I work at a strip club.
Okay, not really. Let me clarify: my company shares a driveway with a strip club. You can’t even see my building from the road—it’s set back behind some trees. The strip club wasn’t there when the company was built, and there were all kinds of protests when it went in. Still, it managed to get past everyone and has made a lucrative business selling “hot babes and cold brew.” Lovely.
Most of my coworkers are used to it by now. I’m as accustomed to it as a gal can be, I guess. I’m disturbed most by the leers from the men I pass in the driveway. I imagine they must be thinking to themselves, “Shoot, I missed one!” Keep driving, fellas. I’m not a stripper. Nothing to see here.
The one person who refuses to get used to this unfortunate situation is my boyfriend. If we decide to get together for lunch, he won’t pick me up. He has to drive right past my office to get to our lunch spot, yet he makes me meet him there. He works for a large company, and he’s concerned that someone will follow him out of the parking lot and see him turn into the driveway of Hot Babes and Cold Brew. He won’t have the opportunity to explain to them that his girlfriend works there—no, not there … behind there—and that he’s not, in fact, going to see strippers on his lunch hour. I tease him and say he’s a bad boyfriend for not picking me up, but he says he’d rather I think he’s a bad boyfriend than have people he doesn’t know think he’s immoral.
Most of my life, I was told that I shouldn’t care what people think of me.

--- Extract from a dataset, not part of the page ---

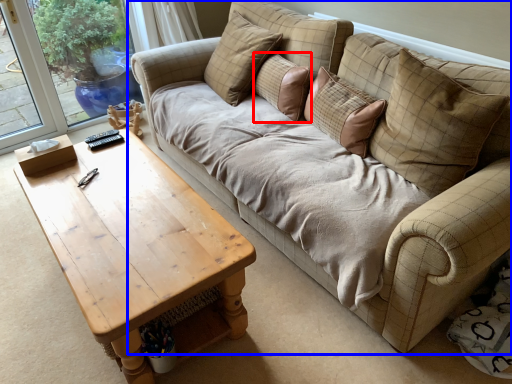 Question: Which point is closer to the camera, pillow (highlighted by a red box) or studio couch (highlighted by a blue box)?

Choices:
 (A) pillow
 (B) studio couch

Answer: (B) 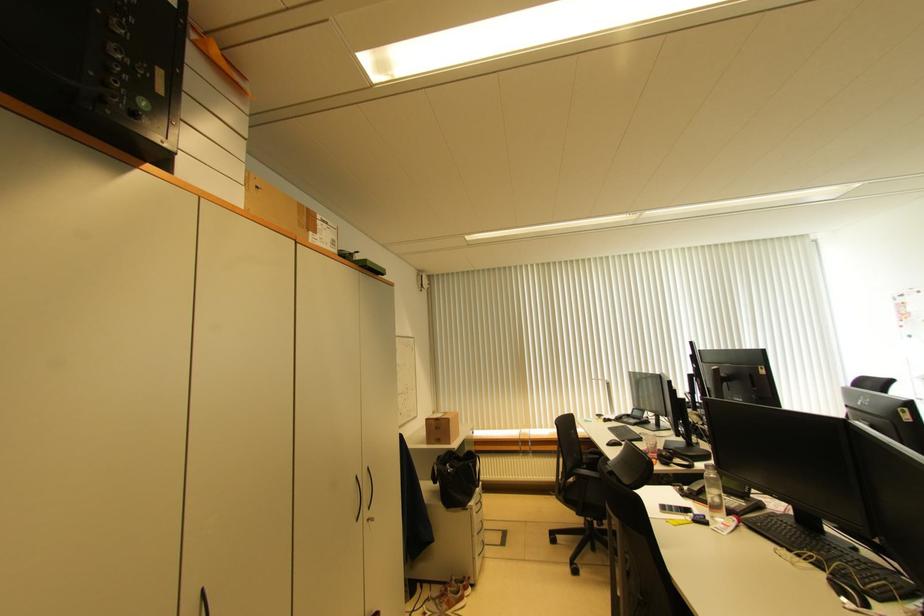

Clothes don’t matter, what people say doesn’t matter—all that matters is what’s true and what’s in my heart. These thoughts all point toward the idea that other people shouldn’t influence my self-esteem, which is correct. It’s difficult to truly stick to, but it’s correct.
As I grow in my faith and become more expressive about it, it seems that more of what I do is scrutinized by my peers. It’s almost like being a celebrity—as soon as you slip up, everyone knows about it. As Christians, we have room to mess up and to be forgiven, but not everyone understands that. They look at everything you do as a testament to how a Christian should live. That’s an excellent reason to try to live like Christ, but it’s a harsh reminder how hard that is.
Even a simple thing like driving to work has me judged by the people around me. People are judging my morals immediately. But how do I know they’re judging me as a Christian? Oh … because my license plate holder says “God is Awesome!” People who are driving behind me and don’t know that I work at a different company could be saying, “Oh, God is awesome, and that person’s going into a strip club? Hypocrite!” Maybe they’re saying it, maybe they’re not, but I think about it all the time.
Does the world’s perception of a Christian matter most in this case or is it only what I know in my heart to be true? I don’t want to do anything to give Christians as a whole a bad name, but I can’t very well quit my job, either. Do I take my “God is Awesome!” off completely to save my reputation during the daily 60-second drive in and out of my work or do I just drive faster and hope no one can read it?
The funny thing is that the people who would be judging me on my morals aren’t always non-Christians. The people who are probably most concerned with whether or not I’m pulling into a strip club are probably other Christians. I know I’d do the same thing if I saw someone else with a fish on his car turning into the club’s driveway. I’m not even sure that I would stop and think, “Oh, maybe he’s making a stop at our office. Or maybe he works at one of the other businesses back here.” Even being a person in the same situation, I’d immediately think, “Why is that fish car going to the strip club? How awful!”
That, my friends, would make me a hypocrite. I’d be judging other people in the same way I’m complaining about being judged. I’m sure I’ve done it. That’s not a great feeling.
If I have to choose between the truth and what the world thinks, I’ll take the truth. Winston Churchill once said, “A lie gets halfway around the world before the truth has a chance to get its pants on.” Why would I care what a world like that thinks of me? I’d rather know in my heart that what I’m doing is okay with God than worry what the guy driving behind me thinks. Life has all kinds of little quirks that can’t always be accounted for by everyday moral standards.
Plus, sometimes these quirks work out for the best. It’s unfortunate that I have to work near a strip club, and maybe some of the people who see me pull in mutter something nasty under their breath. But maybe someone’s started to turn into the strip club, spied my license plate holder and thought better of it.